22.2.05

JDO: My opinion

Due to the, say, failure of JDO (see the public review ballot) some developers (about a thousand) "signed" the Petition to the Java Community Process Executive Committee.

My opinion about JDO in some short statements is:
JDO is transparent in a different way than, for example, java.io.Serializable is. JDO manipulates class files, not the source code. I don't like this as you could run into difficulties when doing Test-Driven Development (TDD), and I like to see what is there (namely in the source code. There sometimes was a post on Joel on Software, The Law of Leaky Abstraction, about the problems with abstractions.).
JDO seems to be a good solution but not the best I could dream of. Just one remark to the disposedness of SAP, a really big software development company, about JDO: In later releases of the NetWeaver Developer Studio for Java, part of the huge NetWeaver architecture, JDO was not supported. Period.

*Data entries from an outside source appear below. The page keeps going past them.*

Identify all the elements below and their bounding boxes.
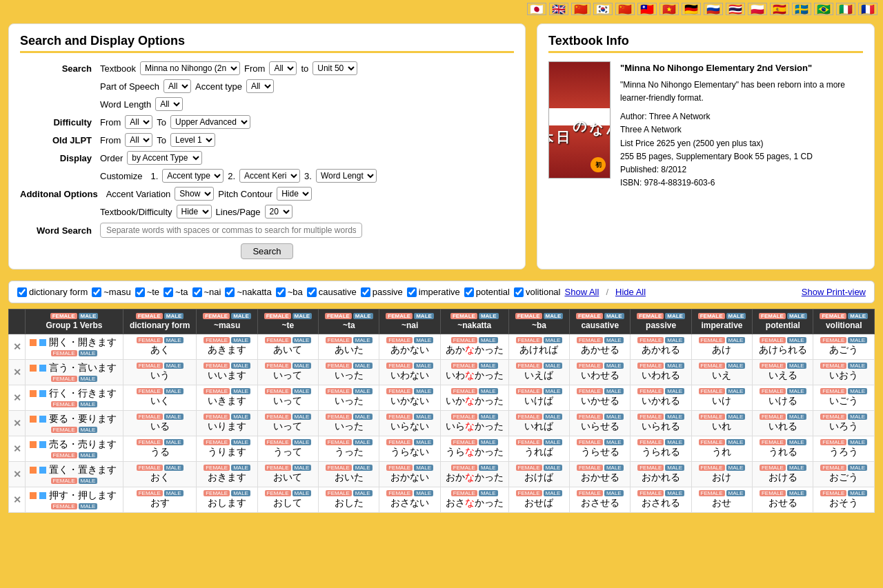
cell-female-btn[interactable]: FEMALE: [265, 465, 291, 471]
show-all-link[interactable]: Show All: [565, 287, 599, 297]
filter-te-checkbox[interactable]: [135, 287, 145, 297]
order-select[interactable]: by Accent Type: [127, 151, 202, 165]
cell-male-btn[interactable]: MALE: [292, 465, 312, 471]
word-male-btn[interactable]: MALE: [79, 350, 98, 356]
cell-male-btn[interactable]: MALE: [787, 414, 806, 420]
th-imperative-female[interactable]: FEMALE: [698, 313, 725, 319]
cell-female-btn[interactable]: FEMALE: [699, 439, 725, 445]
cell-male-btn[interactable]: MALE: [231, 414, 250, 420]
row-close-button[interactable]: ✕: [13, 392, 21, 403]
flag-tw[interactable]: 🇹🇼: [637, 3, 657, 15]
cell-female-btn[interactable]: FEMALE: [451, 439, 477, 445]
cell-male-btn[interactable]: MALE: [164, 337, 183, 343]
cell-male-btn[interactable]: MALE: [231, 439, 250, 445]
th-group1-male[interactable]: MALE: [79, 313, 99, 319]
row-close-button[interactable]: ✕: [13, 341, 21, 352]
cell-male-btn[interactable]: MALE: [353, 388, 373, 394]
accent-type-select[interactable]: All: [246, 79, 274, 93]
cell-female-btn[interactable]: FEMALE: [820, 439, 846, 445]
th-ba-female[interactable]: FEMALE: [515, 313, 542, 319]
cell-female-btn[interactable]: FEMALE: [699, 414, 725, 420]
cell-male-btn[interactable]: MALE: [479, 414, 498, 420]
cell-female-btn[interactable]: FEMALE: [577, 414, 603, 420]
cell-female-btn[interactable]: FEMALE: [326, 363, 352, 369]
cell-female-btn[interactable]: FEMALE: [820, 388, 846, 394]
cell-female-btn[interactable]: FEMALE: [516, 465, 542, 471]
cell-female-btn[interactable]: FEMALE: [451, 465, 477, 471]
th-nakatta-male[interactable]: MALE: [479, 313, 499, 319]
th-nai-male[interactable]: MALE: [414, 313, 434, 319]
cell-male-btn[interactable]: MALE: [353, 337, 373, 343]
cell-female-btn[interactable]: FEMALE: [760, 414, 786, 420]
word-female-btn[interactable]: FEMALE: [51, 452, 77, 458]
word-female-btn[interactable]: FEMALE: [51, 350, 77, 356]
flag-se[interactable]: 🇸🇪: [792, 3, 811, 15]
jlpt-from-select[interactable]: All: [125, 133, 152, 147]
pitch-contour-select[interactable]: Hide: [277, 187, 312, 201]
th-causative-male[interactable]: MALE: [604, 313, 624, 319]
flag-kr[interactable]: 🇰🇷: [593, 3, 613, 15]
cell-female-btn[interactable]: FEMALE: [637, 414, 664, 420]
th-potential-male[interactable]: MALE: [787, 313, 807, 319]
cell-female-btn[interactable]: FEMALE: [516, 414, 542, 420]
word-male-btn[interactable]: MALE: [79, 478, 98, 484]
cell-male-btn[interactable]: MALE: [292, 490, 312, 496]
cell-female-btn[interactable]: FEMALE: [204, 490, 230, 496]
cell-female-btn[interactable]: FEMALE: [577, 388, 603, 394]
flag-fr[interactable]: 🇫🇷: [858, 3, 877, 15]
cell-male-btn[interactable]: MALE: [787, 363, 806, 369]
cell-male-btn[interactable]: MALE: [231, 363, 250, 369]
word-male-btn[interactable]: MALE: [79, 427, 98, 433]
cell-female-btn[interactable]: FEMALE: [637, 337, 664, 343]
th-causative-female[interactable]: FEMALE: [576, 313, 603, 319]
cell-female-btn[interactable]: FEMALE: [760, 388, 786, 394]
cell-male-btn[interactable]: MALE: [604, 363, 624, 369]
filter-nai-checkbox[interactable]: [192, 287, 202, 297]
cell-male-btn[interactable]: MALE: [353, 414, 373, 420]
cell-female-btn[interactable]: FEMALE: [760, 465, 786, 471]
cell-female-btn[interactable]: FEMALE: [699, 363, 725, 369]
cell-male-btn[interactable]: MALE: [544, 337, 563, 343]
flag-ru[interactable]: 🇷🇺: [704, 3, 723, 15]
diff-from-select[interactable]: All: [125, 115, 152, 129]
th-ta-male[interactable]: MALE: [353, 313, 373, 319]
cell-male-btn[interactable]: MALE: [726, 337, 746, 343]
cell-male-btn[interactable]: MALE: [231, 388, 250, 394]
cell-male-btn[interactable]: MALE: [353, 465, 373, 471]
th-potential-female[interactable]: FEMALE: [759, 313, 786, 319]
cell-male-btn[interactable]: MALE: [726, 465, 746, 471]
cell-female-btn[interactable]: FEMALE: [326, 388, 352, 394]
cell-female-btn[interactable]: FEMALE: [265, 337, 291, 343]
cell-male-btn[interactable]: MALE: [292, 388, 312, 394]
cell-male-btn[interactable]: MALE: [164, 439, 183, 445]
cell-female-btn[interactable]: FEMALE: [516, 337, 542, 343]
cell-male-btn[interactable]: MALE: [604, 490, 624, 496]
cell-male-btn[interactable]: MALE: [544, 414, 563, 420]
cell-female-btn[interactable]: FEMALE: [386, 490, 413, 496]
cell-male-btn[interactable]: MALE: [292, 337, 312, 343]
flag-cn[interactable]: 🇨🇳: [571, 3, 591, 15]
cell-male-btn[interactable]: MALE: [604, 337, 624, 343]
word-male-btn[interactable]: MALE: [79, 452, 98, 458]
cell-female-btn[interactable]: FEMALE: [386, 337, 413, 343]
cell-male-btn[interactable]: MALE: [544, 490, 563, 496]
cell-female-btn[interactable]: FEMALE: [699, 337, 725, 343]
filter-ta-checkbox[interactable]: [163, 287, 173, 297]
filter-volitional-checkbox[interactable]: [514, 287, 524, 297]
word-female-btn[interactable]: FEMALE: [51, 401, 77, 407]
cell-male-btn[interactable]: MALE: [848, 337, 867, 343]
cell-female-btn[interactable]: FEMALE: [760, 363, 786, 369]
cell-male-btn[interactable]: MALE: [479, 439, 498, 445]
cell-female-btn[interactable]: FEMALE: [137, 337, 163, 343]
cell-male-btn[interactable]: MALE: [479, 490, 498, 496]
cell-male-btn[interactable]: MALE: [353, 363, 373, 369]
word-female-btn[interactable]: FEMALE: [51, 427, 77, 433]
cell-female-btn[interactable]: FEMALE: [516, 363, 542, 369]
cell-male-btn[interactable]: MALE: [848, 414, 867, 420]
cell-female-btn[interactable]: FEMALE: [637, 465, 664, 471]
cust3-select[interactable]: Word Lengt: [316, 169, 377, 183]
cell-female-btn[interactable]: FEMALE: [451, 414, 477, 420]
cell-female-btn[interactable]: FEMALE: [516, 388, 542, 394]
cell-male-btn[interactable]: MALE: [231, 465, 250, 471]
cell-female-btn[interactable]: FEMALE: [137, 363, 163, 369]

You could hack and get JDO out of it, but who wants to develop software that way?

I would prefer a solution based on a code generator, or, if possible, something similar to java.io.Serializable (althought the latter may be too inconcrete to argue about, as it's only about introducing a marker interface). But a code generator would add the necessary flexibility as well as the necessary capability! And you could TDD your code as you like, do code coverage analysis on source code, which would make things much more fun. Some say, don't test third-party products. But relying on "a" third party toolkit made by people not known the to-believed trusting person is not the best sort of risk management to think about. Only one argument: Open-Source. Although not bad in general, many of these projects have kind of a charme like "Ahh, there is someone who wants to contribute, I don't know him, but he is willing to add something, so let him do. And if I, the project admin, find time, I will check what he really has done". I love open source but I would not trust it generally. There is no support, in contrast to many commercial products (allow me to cut it short here).